How does your website look on an iPad®, iPhone®, Blackberry®, Kindle®, Android® device or Nintendo Wii™? Do your users need to zoom and pan to access your content? Or do you ease the user experience while complicating yours by, for example, using a mobile plugin such as WPtouch or maintaining a separate mobile site?
No one wants the user to have a clunky experience and no one wants to maintain superfluous plugins or parallel mobile sites. Fortunately, there is now a simple and elegant solution: responsive web design.
Responsive Web design is the approach that suggests that design and development should respond to the user’s behavior and environment based on screen size, platform and orientation…As the user switches from their laptop to iPad, the website should automatically switch to accommodate for resolution, image size and scripting abilities. In other words, the website should have the technology to automatically respond to the user’s preferences. (From Smashing Magazine)

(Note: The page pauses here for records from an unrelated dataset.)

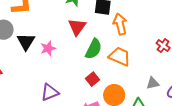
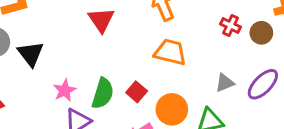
pink star: (48, 48) -> (65, 90), moved
green semicircle: (94, 49) -> (103, 93), moved

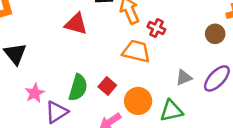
red triangle: (101, 20) -> (76, 24), turned -40
red cross: (230, 26) -> (156, 28), moved
pink star: (65, 90) -> (35, 93), moved

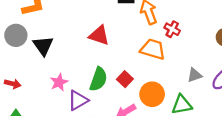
red triangle: (76, 24) -> (99, 35), moved

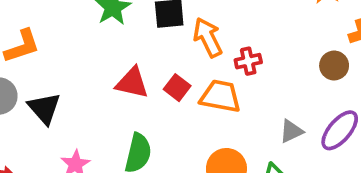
red cross: (172, 29) -> (248, 61), turned -35
red square: (125, 79) -> (177, 88), moved

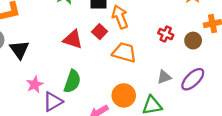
red cross: (248, 61) -> (166, 34), moved, turned 32
red square: (177, 88) -> (100, 32), moved

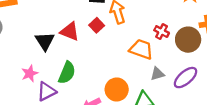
brown circle: (193, 41) -> (188, 40), size x1.5
black triangle: (19, 50) -> (45, 41), moved
orange trapezoid: (124, 52) -> (141, 49), moved

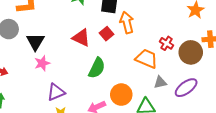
black triangle: (45, 41) -> (35, 42), moved
pink star: (30, 73) -> (42, 63), moved
green semicircle: (67, 73) -> (97, 68), moved

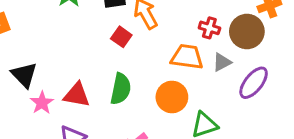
red triangle: (81, 38) -> (77, 95), moved
gray triangle: (160, 82) -> (222, 62), moved
orange circle: (121, 95) -> (172, 97), moved

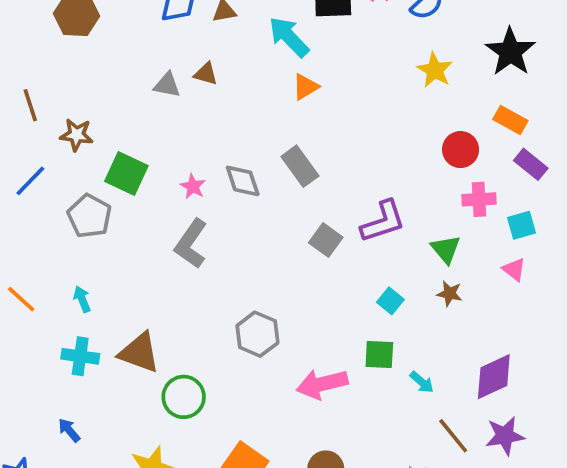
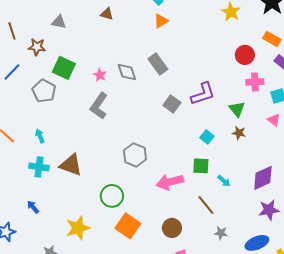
gray triangle: (167, 85) -> (59, 22), moved
green circle: (184, 397) -> (112, 196), moved
brown line: (453, 436) -> (206, 205), moved

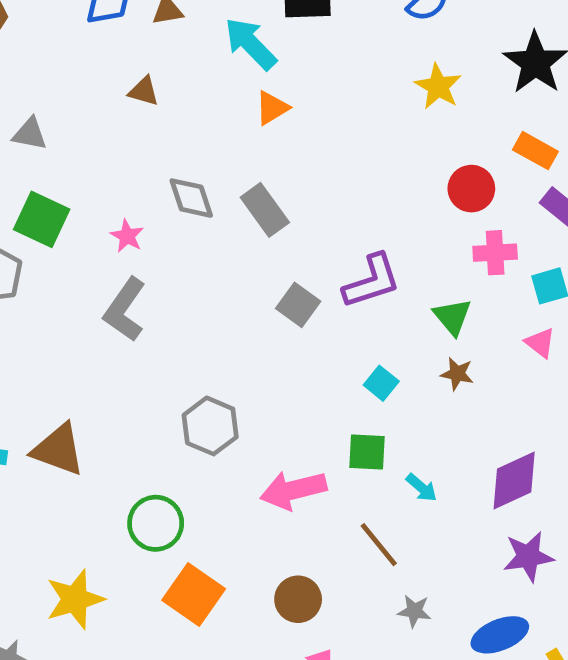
gray triangle: (59, 22) -> (30, 134), moved
gray diamond: (127, 72) -> (191, 198), moved

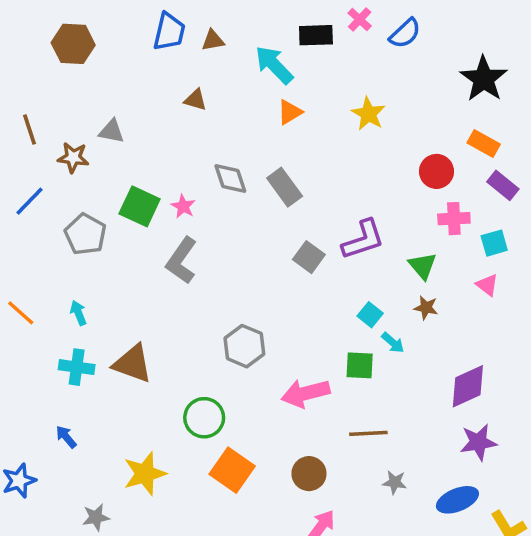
yellow star: (438, 86) -> (368, 114), moved
green square: (42, 219) -> (140, 206), moved
cyan arrow: (421, 488) -> (393, 343), moved
brown line: (379, 545) -> (368, 433), turned -54

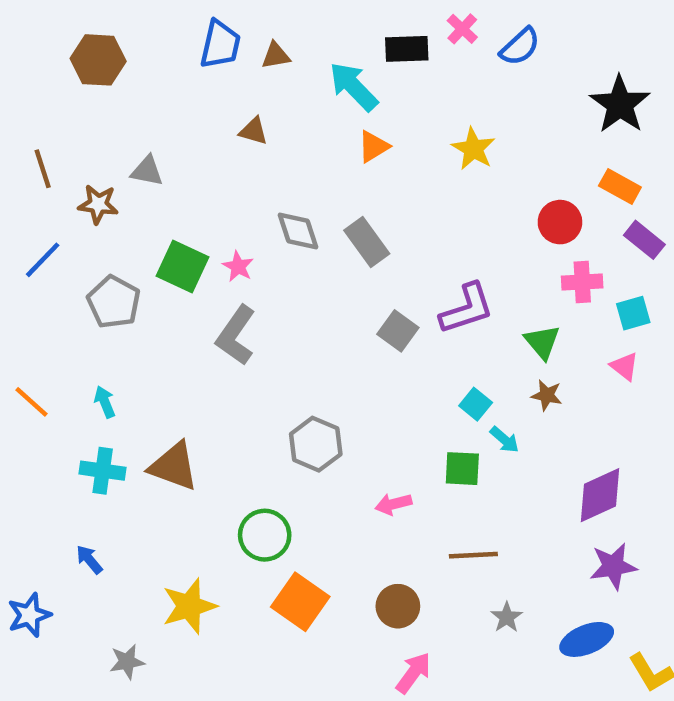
pink arrow: (305, 393) -> (393, 504), size x0.6
gray star: (395, 482) -> (507, 617), turned 30

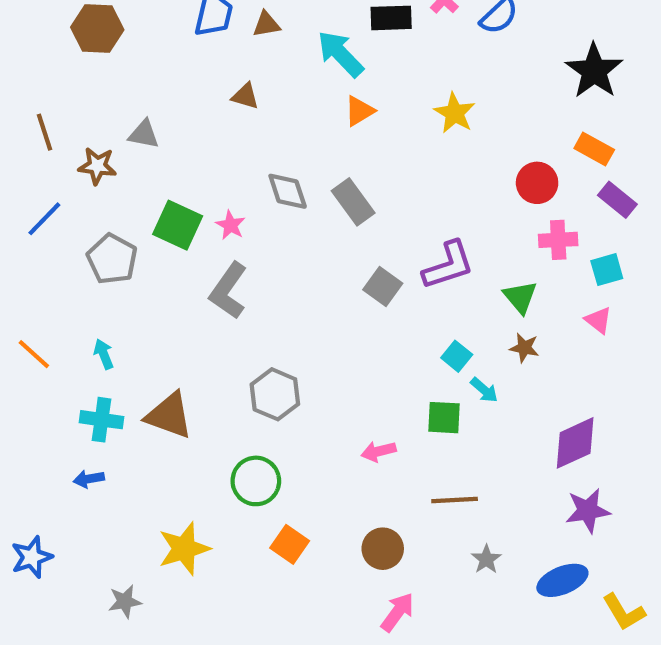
gray hexagon: (316, 444) -> (275, 394), moved
blue arrow: (89, 560) -> (89, 479), moved, turned -60
orange square: (300, 602) -> (290, 544), size x0.7

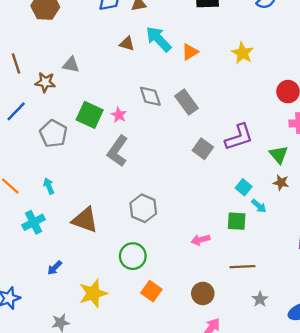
cyan arrow: (340, 54) -> (158, 39), moved
cyan cross: (101, 420) -> (34, 222), moved, turned -35
blue arrow: (89, 479) -> (55, 268), moved, turned -35

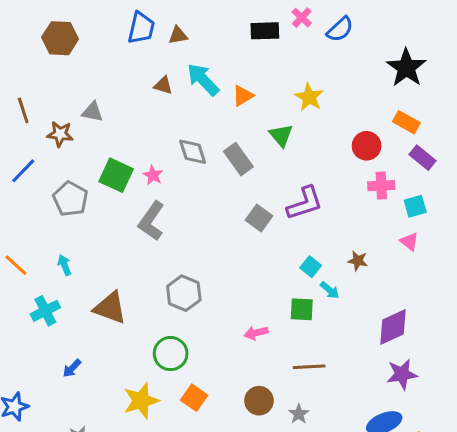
green triangle: (279, 155) -> (281, 135), moved
yellow star: (93, 293) -> (141, 401), moved
gray star: (260, 299) -> (299, 414), moved

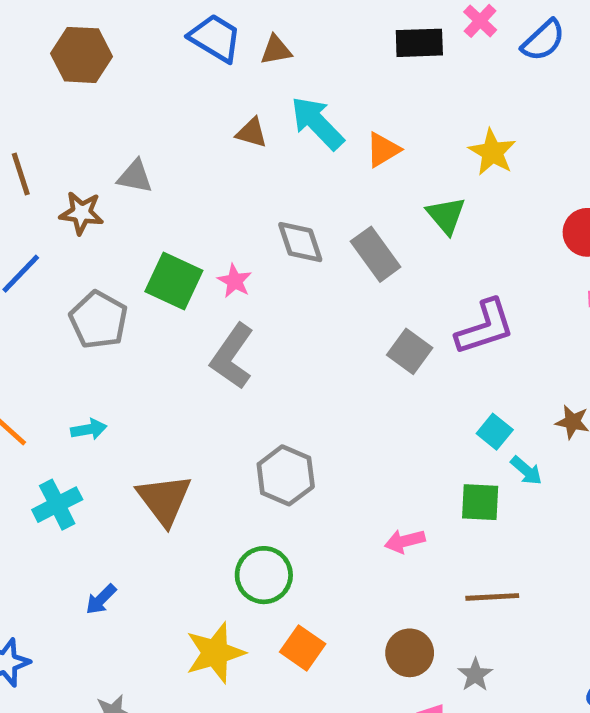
blue trapezoid: (141, 28) -> (215, 38), turned -72
cyan arrow: (64, 265) -> (89, 429), turned 102
brown triangle: (110, 308) -> (164, 500), turned 33

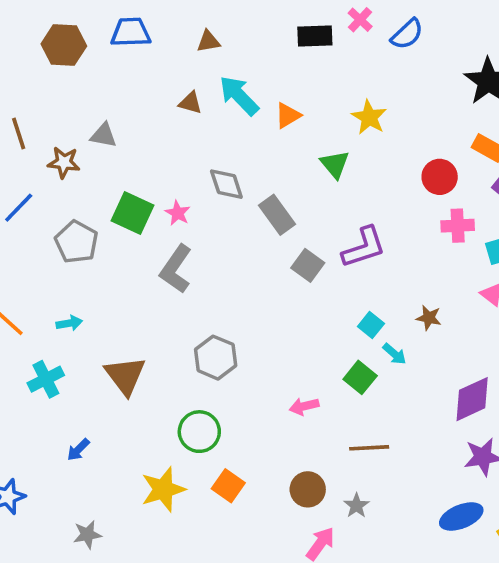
blue trapezoid: (215, 38) -> (131, 32), moved, turned -33
gray rectangle: (376, 254) -> (277, 215), moved
green square: (480, 502) -> (360, 377), turned 36

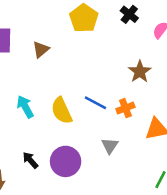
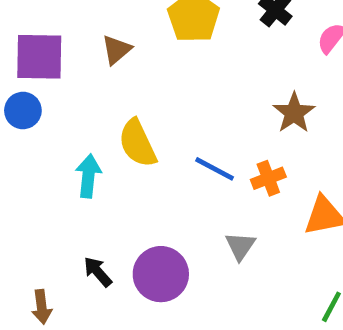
brown triangle: (41, 49) -> (116, 50), moved
cyan arrow: (25, 107) -> (88, 176), turned 35
yellow semicircle: (62, 111) -> (137, 143), moved

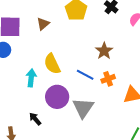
brown star: (294, 113) -> (104, 51), moved
gray triangle: (240, 246) -> (83, 108), moved, size x1.6
purple circle: (161, 274) -> (57, 97), moved

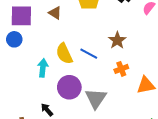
brown triangle: (43, 24) -> (55, 13), turned -48
blue line: (85, 75) -> (89, 54), moved

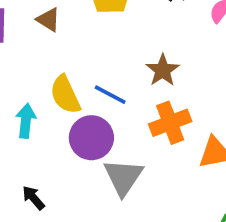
orange cross: (121, 69) -> (170, 123), size x1.5
purple circle: (69, 87) -> (91, 138), moved

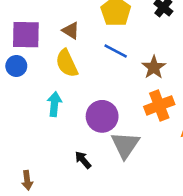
yellow semicircle: (65, 95) -> (67, 63), moved
blue line: (110, 95) -> (116, 51), moved
black arrow: (33, 198) -> (83, 160), moved

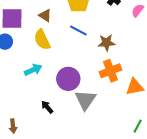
brown star: (154, 67) -> (106, 43), turned 30
cyan arrow: (54, 104) -> (33, 70), turned 60
black arrow: (83, 160) -> (47, 107), moved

While reading this post, you are experiencing the benefits of responsive web design. If you are on a desktop computer, shrink your web browser window. Notice that as the browser window narrows, the web site automatically re-renders appropriately. The banner shrinks, the menu bar starts to stack itself, media resizes, the side bar repositions itself below the page, the footers stack, and, if the page has multiple columns, they stack too. If you are on mobile device such as a smart phone or tablet, you are already experiencing the rendering flexibility I have just described. If you are not on a mobile device, switch to one to see what I mean.
To see how well or poorly your website renders on a variety of devices: go to Screenfly, enter your website’s URL, select the icon at the bottom of the page (i.e., Desktop, Tablet, Mobile, Television) and then select a device (e.g. Mobile –> iPhone 3).
There is compelling reason to evolve your organization’s web site to responsive design now. According to Ethan Mercotte, “Mobile browsing is expected to outpace desktop-based access within three to five years. Two of the three dominant video game consoles have web browsers…We’re designing for mice and keyboards, for T9 keypads, for handheld game controllers, for touch interfaces. In short, we’re faced with a greater number of devices, input modes, and browsers than ever before.”
Responsive web design brilliantly manages current and emerging innovations in mobile browsing — elegantly for your users and effortlessly for you.
We at Prism espouse agile app development. We like simple, useful software that is frequently updated. No surprise, then, that we have embraced responsive web design.